エネルギーストレージの導入量は、主に複数のメガパックプロジェクトの認知度向上により、第2四半期に前年同期比で3倍以上に増加しました。このエネルギーストレージの導入量は、特定のプロジェクトのマイルストーンのタイミングによって、四半期ごとに大きく変動する可能性があります。パワーウォールは引き続き非常に人気が高く、導入数は前年同期比で約2倍となりました。
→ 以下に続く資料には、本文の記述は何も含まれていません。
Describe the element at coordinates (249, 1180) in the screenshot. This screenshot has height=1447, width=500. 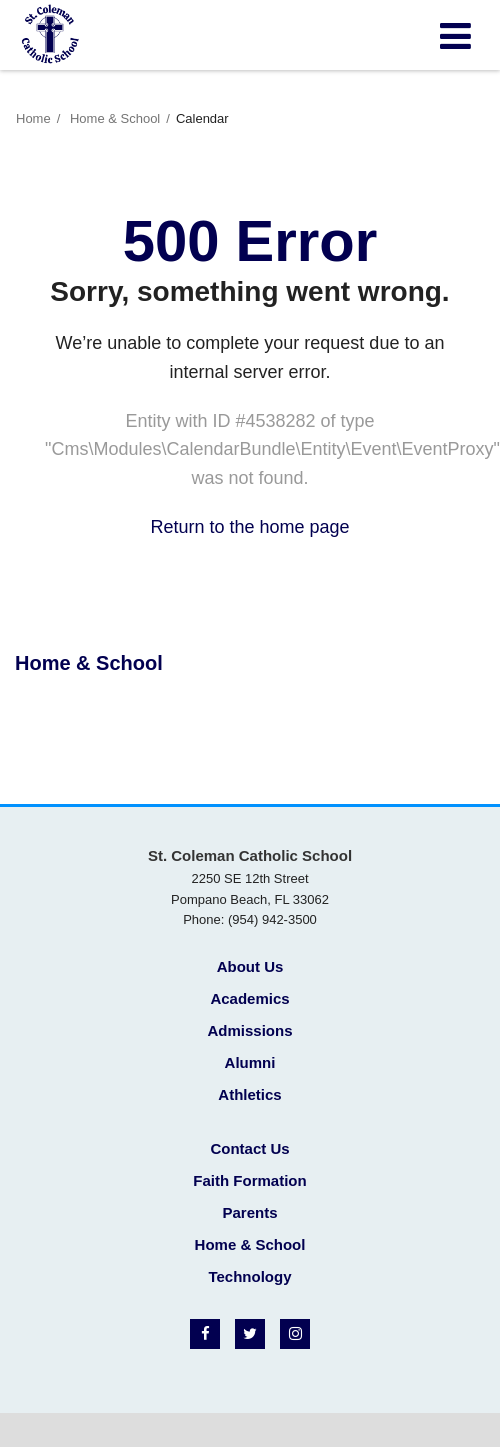 I see `Faith Formation` at that location.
エネルギー・ストレージの生産は、サプライチェーンの問題により引き続き停滞しており、当社の受注残は長期にわたっています。

ソーラー事業

第2四半期の太陽光発電の導入量は85MWに達し、前年同期の3倍以上となりました。また、現金・融資によるソーラー発電の導入量は前年同期の4倍以上となりました。ソーラールーフの導入量は、前年同期比だけでなく前四半期比でも大幅に増加しました。これまでのところ、当社のソーラー+ストレージ製品は非常に人気があり、設置作業員の効率も引き続き向上しています。

サービスその他

サービスとその他分野の第2四半期の売上総利益率はほぼ損益分岐点に達し、過去4年間で最高の結果となりました。この改善は、主に中古車の好調な業績と、引き続きコスト効率に注力したことによるものです。

見通し

製造販売量

私たちは、製造能力を可能な限り迅速に拡大することを計画しています。数年後には、年平均50%の自動車販売台数の増加を見込んでいます。年によってはそれ以上の成長を遂げる可能性もあり、2021年はそのような年になると考えています。成長率は、当社の設備能力、運用効率、サプライチェーンの容量と安定性に依存します。

キャッシュ

当社は、製品ロードマップ、長期的な生産能力増強計画、その他の費用を賄うための十分な流動性を有しています。

利益

当社の営業利益率は長期的に成長を続け、生産能力の拡大や現地化の計画が進行中であることから、引き続き業界トップレベルの水準を維持するものと期待しています。

製品

当社は、2021年中にベルリン・ブランデンブルグとテキサス・オースティンでModel Yの最初の車両を生産するという目標を達成できると考えています。各工場の生産開始のペースは、多くの新製品や製造技術の導入が成功するかどうか、サプライチェーン関連の課題が継続するかどうか、地域の許可を得られるかどうかに影響されます。これらの工場に注力するため、また、バッテリーセルの入手が限られていることやグローバルなサプライチェーンの課題を考慮して、セミトラックプログラムの開始時期を2022年に変更しました。また、モデルYに続いてオースティンでの生産を予定しているサイバートラックの工業化も進んでいます。

テスラの2021年第2四半期の資料は以下からアクセスできます。

この記事は決算資料を引用・翻訳・編集して作成しています。

ここからの拡大成長のスピードがかなり早くなるのでは?と思います。